** Available data follows **
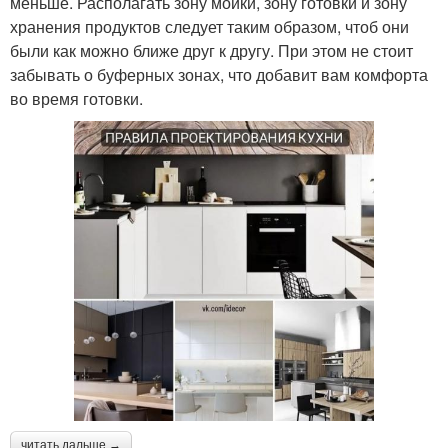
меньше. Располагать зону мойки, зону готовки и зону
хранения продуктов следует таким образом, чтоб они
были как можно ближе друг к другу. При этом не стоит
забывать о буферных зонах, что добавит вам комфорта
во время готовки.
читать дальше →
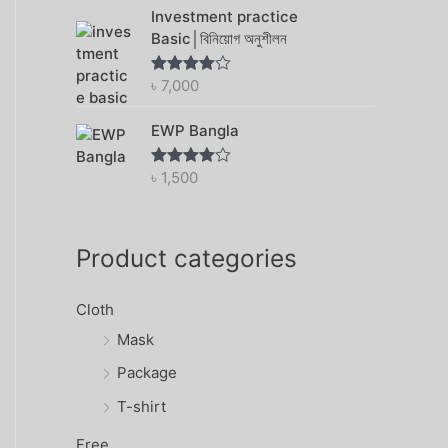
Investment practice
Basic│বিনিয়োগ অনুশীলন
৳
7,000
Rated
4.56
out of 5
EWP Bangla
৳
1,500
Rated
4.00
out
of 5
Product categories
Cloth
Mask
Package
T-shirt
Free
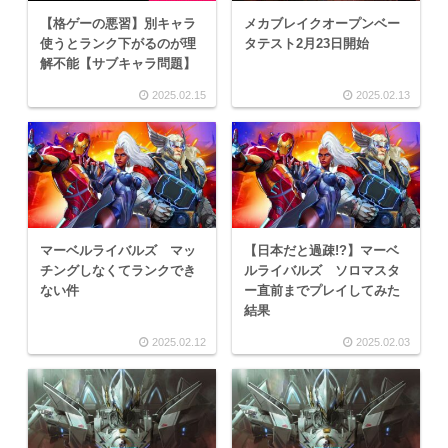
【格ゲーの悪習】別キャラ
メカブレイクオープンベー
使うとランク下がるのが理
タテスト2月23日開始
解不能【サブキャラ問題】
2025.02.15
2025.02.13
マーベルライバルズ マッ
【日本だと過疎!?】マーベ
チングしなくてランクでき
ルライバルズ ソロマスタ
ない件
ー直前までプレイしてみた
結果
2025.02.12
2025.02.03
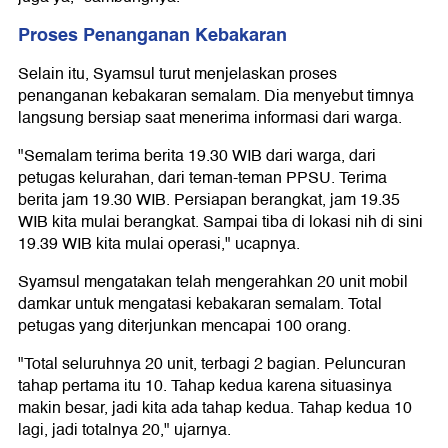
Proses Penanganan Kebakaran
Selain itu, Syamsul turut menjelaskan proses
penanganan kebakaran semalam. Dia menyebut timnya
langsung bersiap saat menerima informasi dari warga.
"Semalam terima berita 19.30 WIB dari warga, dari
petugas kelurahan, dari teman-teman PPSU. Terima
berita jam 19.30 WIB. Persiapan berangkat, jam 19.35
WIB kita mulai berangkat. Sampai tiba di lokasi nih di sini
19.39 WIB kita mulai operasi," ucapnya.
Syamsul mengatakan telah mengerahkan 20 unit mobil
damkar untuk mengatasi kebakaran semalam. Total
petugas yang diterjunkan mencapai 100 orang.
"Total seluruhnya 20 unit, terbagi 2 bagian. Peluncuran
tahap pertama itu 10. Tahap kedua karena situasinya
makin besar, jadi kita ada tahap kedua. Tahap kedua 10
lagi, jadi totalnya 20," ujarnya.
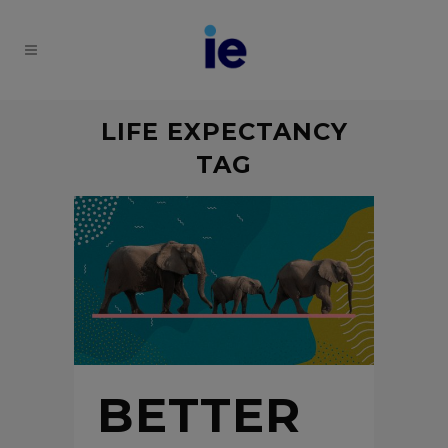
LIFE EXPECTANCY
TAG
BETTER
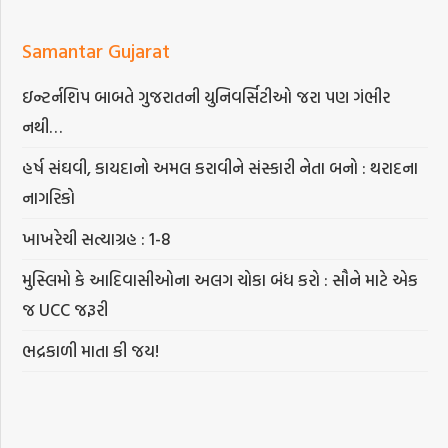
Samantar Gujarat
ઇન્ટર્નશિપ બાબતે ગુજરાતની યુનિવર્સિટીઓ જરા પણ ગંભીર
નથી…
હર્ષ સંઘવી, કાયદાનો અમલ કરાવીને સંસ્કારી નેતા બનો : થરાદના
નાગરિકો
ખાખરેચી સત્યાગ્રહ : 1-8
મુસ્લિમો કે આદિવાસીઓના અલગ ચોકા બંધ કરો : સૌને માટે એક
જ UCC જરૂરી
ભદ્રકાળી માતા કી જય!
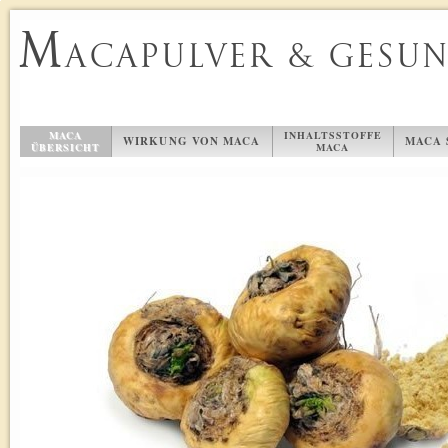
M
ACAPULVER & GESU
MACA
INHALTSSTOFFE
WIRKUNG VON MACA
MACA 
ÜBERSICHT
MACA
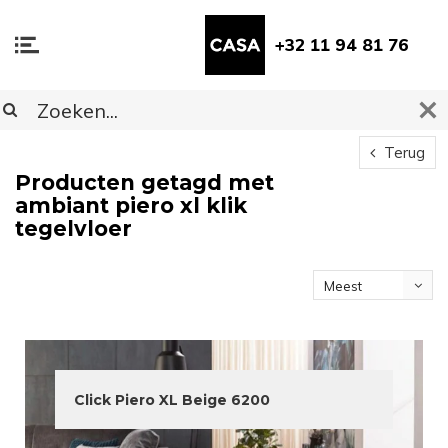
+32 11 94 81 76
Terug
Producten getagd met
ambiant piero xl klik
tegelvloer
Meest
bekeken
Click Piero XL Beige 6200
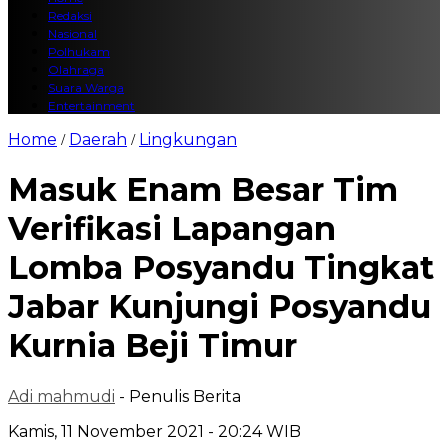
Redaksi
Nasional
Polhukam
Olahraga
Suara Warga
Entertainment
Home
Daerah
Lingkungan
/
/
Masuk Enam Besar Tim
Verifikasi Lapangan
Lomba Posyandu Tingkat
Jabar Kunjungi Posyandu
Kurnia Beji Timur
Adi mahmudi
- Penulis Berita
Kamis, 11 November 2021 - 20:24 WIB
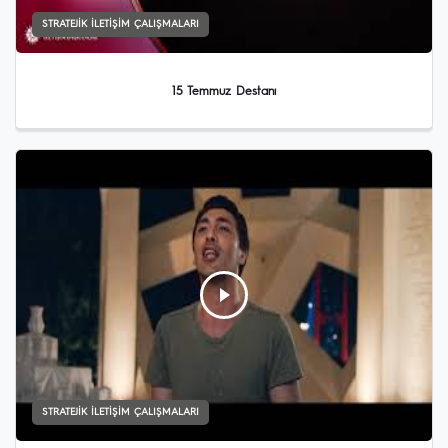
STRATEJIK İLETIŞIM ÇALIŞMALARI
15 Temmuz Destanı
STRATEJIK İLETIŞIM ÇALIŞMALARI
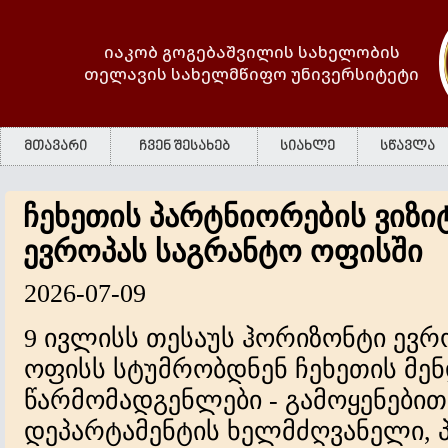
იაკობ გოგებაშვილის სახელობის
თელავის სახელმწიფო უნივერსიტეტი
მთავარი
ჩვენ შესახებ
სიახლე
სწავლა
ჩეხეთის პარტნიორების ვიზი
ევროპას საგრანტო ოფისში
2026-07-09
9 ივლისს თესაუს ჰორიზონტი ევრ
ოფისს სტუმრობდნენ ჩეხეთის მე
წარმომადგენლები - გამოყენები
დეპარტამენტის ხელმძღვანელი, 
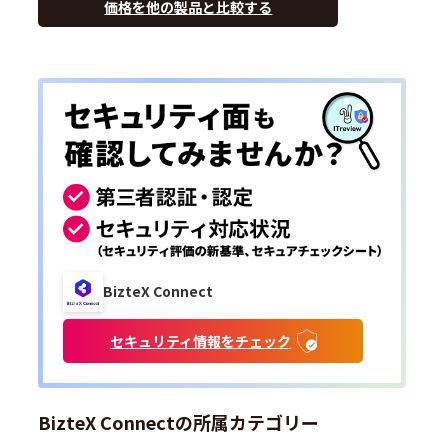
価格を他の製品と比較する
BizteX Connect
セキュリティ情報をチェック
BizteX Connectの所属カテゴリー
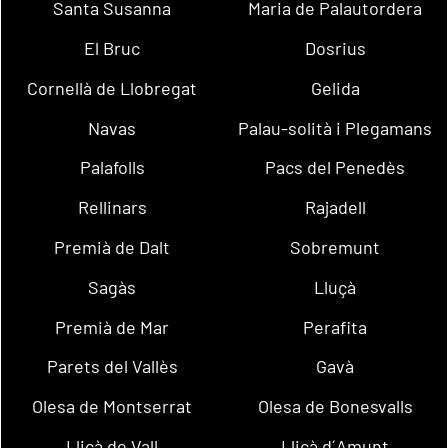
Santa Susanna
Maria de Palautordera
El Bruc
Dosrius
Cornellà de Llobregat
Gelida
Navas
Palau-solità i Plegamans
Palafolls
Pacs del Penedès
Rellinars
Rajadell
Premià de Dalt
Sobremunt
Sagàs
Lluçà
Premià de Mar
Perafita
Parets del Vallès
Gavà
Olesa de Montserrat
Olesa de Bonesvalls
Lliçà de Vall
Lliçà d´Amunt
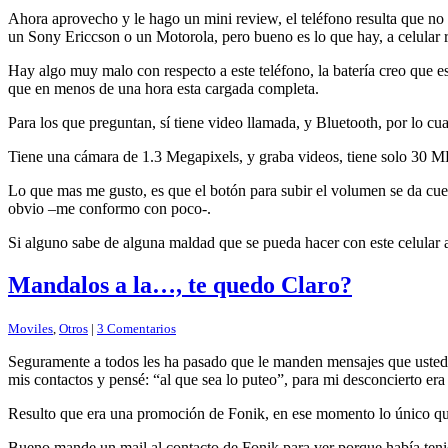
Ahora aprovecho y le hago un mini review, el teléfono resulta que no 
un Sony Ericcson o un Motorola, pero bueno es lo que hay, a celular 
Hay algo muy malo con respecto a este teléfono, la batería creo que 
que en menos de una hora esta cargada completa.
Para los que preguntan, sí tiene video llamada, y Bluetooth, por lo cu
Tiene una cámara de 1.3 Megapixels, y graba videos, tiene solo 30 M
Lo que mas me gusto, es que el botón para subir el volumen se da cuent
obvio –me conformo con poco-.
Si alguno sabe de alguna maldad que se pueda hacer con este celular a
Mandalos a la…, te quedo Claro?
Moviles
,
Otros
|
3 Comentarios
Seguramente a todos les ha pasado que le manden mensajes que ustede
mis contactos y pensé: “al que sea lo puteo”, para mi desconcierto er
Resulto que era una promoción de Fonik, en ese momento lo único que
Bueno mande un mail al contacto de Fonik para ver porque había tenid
** End of Available data **
** Available data follows **
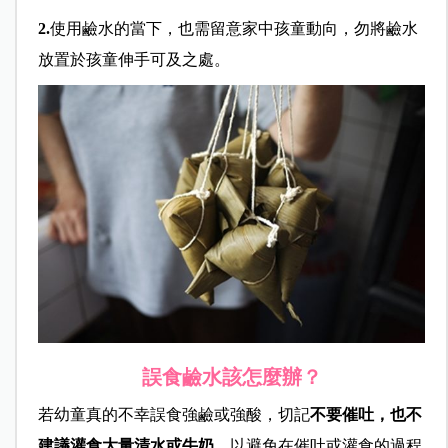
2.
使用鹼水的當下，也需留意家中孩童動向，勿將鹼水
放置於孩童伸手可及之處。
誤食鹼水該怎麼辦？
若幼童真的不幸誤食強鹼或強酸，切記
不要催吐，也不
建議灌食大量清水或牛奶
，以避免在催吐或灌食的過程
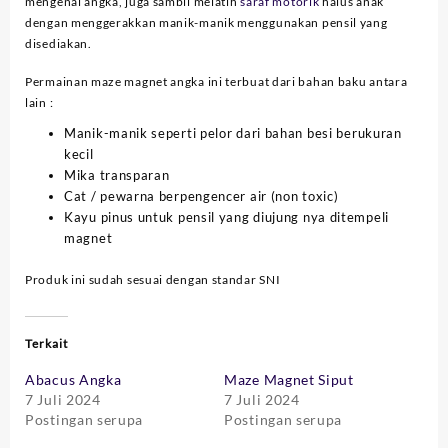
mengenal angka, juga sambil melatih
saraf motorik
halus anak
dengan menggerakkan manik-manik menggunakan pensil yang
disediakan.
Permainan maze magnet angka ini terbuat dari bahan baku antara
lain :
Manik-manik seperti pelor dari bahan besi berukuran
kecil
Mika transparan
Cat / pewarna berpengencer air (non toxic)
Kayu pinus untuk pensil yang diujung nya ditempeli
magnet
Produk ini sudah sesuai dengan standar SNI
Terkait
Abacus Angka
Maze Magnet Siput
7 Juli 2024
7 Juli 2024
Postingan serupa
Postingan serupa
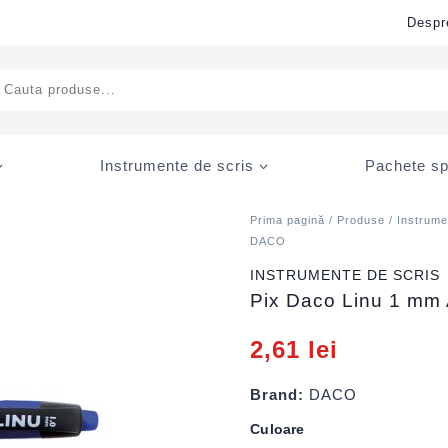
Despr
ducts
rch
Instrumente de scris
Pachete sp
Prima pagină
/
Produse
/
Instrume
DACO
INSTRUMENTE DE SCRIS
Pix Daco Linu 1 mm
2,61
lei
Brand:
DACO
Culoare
** End of Available data **
Output only the stretch above from the line with "Investment practice" through the line with "dari warga, dari", reproduced exactly. Exclude pictures.

### Solution below
Investment practice
Basic│বিনিয়োগ অনুশীলন
৳
7,000
Rated
4.56
out of 5
EWP Bangla
৳
1,500
Rated
4.00
out
of 5
Product categories
Cloth
Mask
Package
T-shirt
Free
【格ゲーの悪習】別キャラ
メカブレイクオープンベー
使うとランク下がるのが理
タテスト2月23日開始
解不能【サブキャラ問題】
2025.02.15
2025.02.13
マーベルライバルズ マッ
【日本だと過疎!?】マーベ
チングしなくてランクでき
ルライバルズ ソロマスタ
ない件
ー直前までプレイしてみた
結果
2025.02.12
2025.02.03
Proses Penanganan Kebakaran
Selain itu, Syamsul turut menjelaskan proses
penanganan kebakaran semalam. Dia menyebut timnya
langsung bersiap saat menerima informasi dari warga.
"Semalam terima berita 19.30 WIB dari warga, dari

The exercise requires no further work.